The crypto-asset markets are evolving rapidly and may reach a point where they will represent a huge threat to global financial stability due to their scale and structural vulnerabilities. Also, they pose a threat due to increasing interconnectedness with the traditional financial system, as highlighted in the Financial Stability Board (FSB) in a new report on the industry.
Notably, the report also examines the developments and integrated vulnerabilities that relate to three segments of crypto-asset markets which include crypto asset and decentralized finance (DeFi) trading platforms, stablecoins, and unbacked digital coins such as bitcoin.
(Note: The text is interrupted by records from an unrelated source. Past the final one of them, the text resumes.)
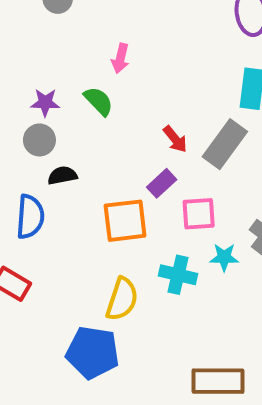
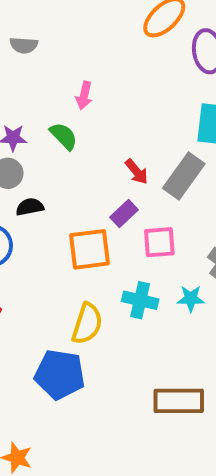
cyan star: (224, 257) -> (191, 298), moved

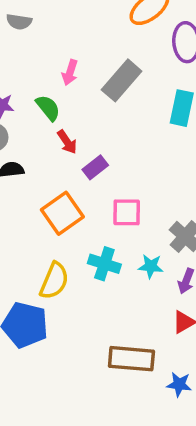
red arrow: (137, 172) -> (67, 142), moved
gray rectangle: (184, 176) -> (122, 80), moved
purple rectangle: (124, 214) -> (95, 167), moved
orange square: (90, 249) -> (62, 213), turned -33

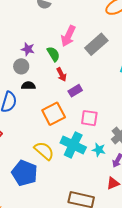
pink arrow: (70, 72) -> (68, 36), size x1.5
cyan cross: (104, 264) -> (73, 145), size x1.4
yellow semicircle: (54, 281) -> (44, 151), turned -80

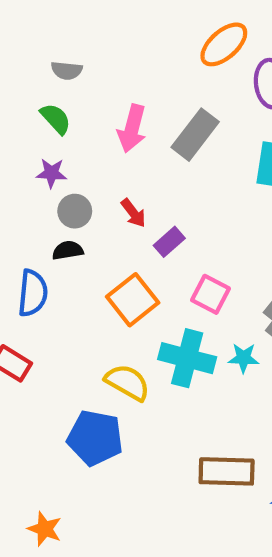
green semicircle: (53, 54) -> (56, 119), moved
gray circle: (21, 66) -> (75, 211), moved
pink square: (89, 118) -> (210, 294), turned 30

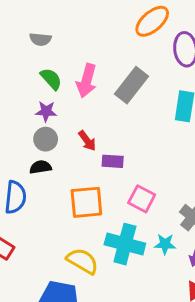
green semicircle: (56, 119) -> (51, 79), moved
purple star: (51, 173) -> (46, 111), moved
purple rectangle: (169, 242) -> (113, 161), turned 45
orange square: (133, 300) -> (86, 202), turned 33

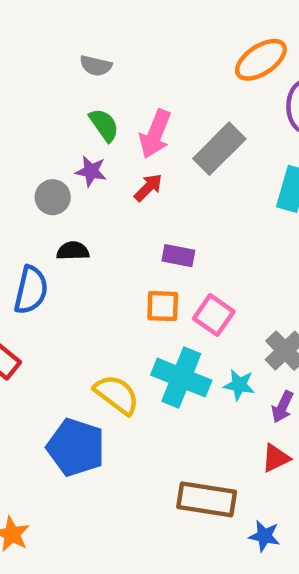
gray circle: (46, 139) -> (53, 197), moved
red arrow: (87, 141) -> (148, 188), moved, turned -105
orange square: (86, 202) -> (163, 306), moved, size x0.7

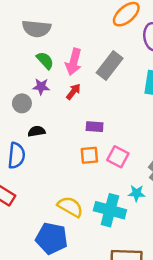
gray semicircle: (96, 66) -> (36, 29), size x1.6
cyan cross: (181, 378) -> (110, 210), moved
This study shows the number of vulnerabilities that are associated with the crypto-asset markets. They include liquidity mismatch, increasing linkages with the regulated financial system, credit and operational risks that make the stablecoins prone to abrupt and disruptive runs within their reserves with a possibility of spilling over to the near-term funding markets.
Others include the growing use of leverage in investing strategies, significant concentration risk of trading platforms; coupled with the opacity and lack of regulatory oversight in the industry. The report also highlights wider public policy worries that are related to the crypto assets, including low levels of investor and consumer understanding, cyber-crime, money laundering, and ransomware.
The FSB warned that financial stability risks might increase quickly and calls for well-timed and pre-emptive evaluation of potential policy responses. It said that the quick evolution and international nature of crypto-asset markets raise the possibility for regulatory gaps, arbitrage, or fragmentation.
In the wake of the growing threat to financial stability, the FSB said that it wants to update previously published guidance on global stablecoin arrangements that will identify how such gaps may be addressed by the existing frameworks.